Cukup minum air putih saja ya. Hindari soda, kafein, atau minuman manis, karena akan memberatkan kerja organ-organ pencernaan. Untuk memastikan apakah sudah cukup terhidrasi atau belum, saya selalu meneliti warna urin saya saat menjelang tidur atau saat sahur. Apakah sudah cukup bening atau belum. Jika warnanya masih kuning pekat, saya akan segera minum air putih lagi. Namun hal ini sudah jarang terjadi setelah saya menerapkan pola minum air putih 2+4+2.

  • Cukupi kebutuhan gizi tubuh, dengan porsi tepat. Setelah buka puasa bukan berarti kita bebas makan apa saja. Tetap perhatikan menu dan porsi makan. Kurangi makanan manis, berminyak, bertepung, berlemak dan santan. Lebih baik perbanyak konsumsi hidangan yang mengandung banyak serat alami, agar pencernaan lancar dan kenyang lebih lama.
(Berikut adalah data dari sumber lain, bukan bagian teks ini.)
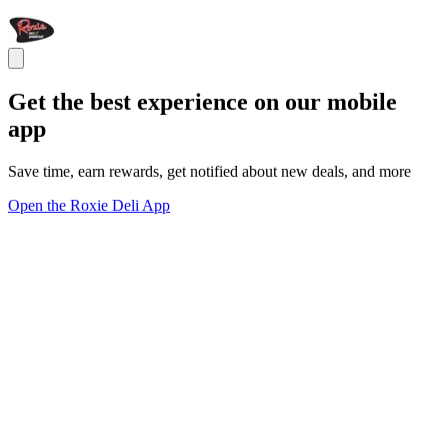
Get the best experience on our mobile
app
Save time, earn rewards, get notified about new deals, and more
Open the Roxie Deli App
Ngabuburit cantik dengan yoga

  • Tetap beraktivitas dan olahraga. Puasa buka halangan untuk tetap aktif dan produktif. Apalagi kalau kebutuhan gizi kita sudah terpenuhi. Tidak perlu membuat kompensasi untuk malas bergerak, karena akan berlanjut menjadi kebiasaan. Tetaplah berolahraga agar stamina tubuh terlatih untuk selalu fit. Saat puasa saya tetap melakukan yoga di sore hari menjelang berbuka atau saat anak-anak tidur siang.
  • Cukup istirahat. Saya selalu mendengarkan kata tubuh saya. Sepadat apapun kegiatan saya sebagai ibu, bila tubuh dan pikiran ini butuh istirahat, saya akan beristirahat. Apalagi saat puasa. Kadang di tengah hari, tubuh terasa lelah. Saya akan mengambil waktu 20-30menit untuk israhat. Sekedar duduk bersandar atau berbaring sejenak cukup untuk memulihkan energi dan menjalani sisa hari dengan semangat.

Semoga kiat-kiat di atas cukup bermanfaat bagi kita semua. Bulan puasa adalah saat yang tepat untuk berlatih mengendalikan diri. Salah satunya dengan bijak memilih asupan tepat bermanfaat bagi tubuh. Supaya kita tetap bugar dan langsing selama bulan puasa dan setelahnya.